Previous studies investigating UV-C light disinfection in ORL showed a
high bacterial load with an average value of 66.908 CFUs and 916.7
CFUs(13, 14). This is inconsistent with the contamination found in this
study on the FEs after clinical use. A possible explanation could be
that Rudhart et al (13) used rigid endoscopes, which have a different
surface texture than FEs. Due to the surface properties and flexible
property of the FEs, the rolling method may be easier to perform on the
rigid endoscope than on the FEs. In the following study by Rudhart et
al(14), the FEs were sampled directly after clinical use. In our study,
the FEs first underwent pre-cleaning before sampling. The pre-cleaning
may have already reduced microbiological contamination, resulting in
lower bacterial contamination.
In addition to the advantage of time reduction, UV-C light disinfection
has additional advantages. UV-C light disinfection does not use water or
chemicals except for pre-cleaning. Because of the short disinfection
process, fewer FEs and storage capacity are needed. These factors
contribute to a reduction in costs and environmental impact.
Limitations of this study were that we did not investigate non-bacterial
pathogens on the FEs. Literature described some cases of viral and
fungal cross-contamination in gastrointestinal endoscopic
procedures(22). Presumably, ORL FEs without a working channel also
carries the potential to transmit viral or fungal pathogens. Previous
research has shown that UV-C light has the potential to inactivate viral
and fungal pathogens(11, 23). Based on previous research, it is very
unlikely that a FE carries the potential to transmit prion disease(24).
Previous research has shown that the absorption spectra of peptide bonds
in prions are between 190 and 230nm, indicative of susceptibility to UV
light. Further research is needed to determine the UV
susceptibility(25). Furthermore, we did not perform a bacterial
identification. Thus, we cannot make any statements about whether the
bacteria found were commensal flora or pathogens.
The efficacy of UV-C light
disinfection greatly relies on the manual pre-cleaning since UV-C light
cannot penetrate through dirt, debris and grime. Since the pre-cleaning
is a manual process, the quality of the pre-cleaning may vary per person
performing the process. Thus, when UV-C light disinfection is
implemented, the process of manual pre-cleaning requires extra attention
in the instruction for employees who will perform the UV-C light
disinfection. This could have led to a potential bias in our study. Due
to the logistical decision of the hospital to move the disinfection
process of FEs without a working channel to the centralized reprocessing
department, some FEs in group 2 were centrally reprocessed. These FEs
were additionally pre-cleaned with Neodisher® MediClean forte (Dr.

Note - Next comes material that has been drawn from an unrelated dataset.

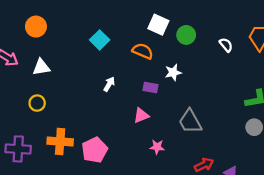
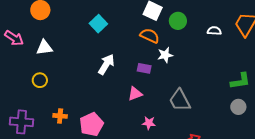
white semicircle: (226, 45) -> (214, 31), turned -48
orange semicircle: (143, 51) -> (150, 36), moved
white arrow: (109, 84) -> (106, 64), size x1.5
orange cross: (60, 141) -> (60, 116), size x0.6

Weigert Nederland B.V., Assen, The Netherlands). However, after
reprocessing, CFUs counts showed no marginal gain for using centralized
reprocessing over decentralized reprocessing in the EWD. Finally, we did
not perform a power analysis for the number of FEs studied. The study
group is relatively small and the results should be confirmed with a
larger sample size in a multicenter setting.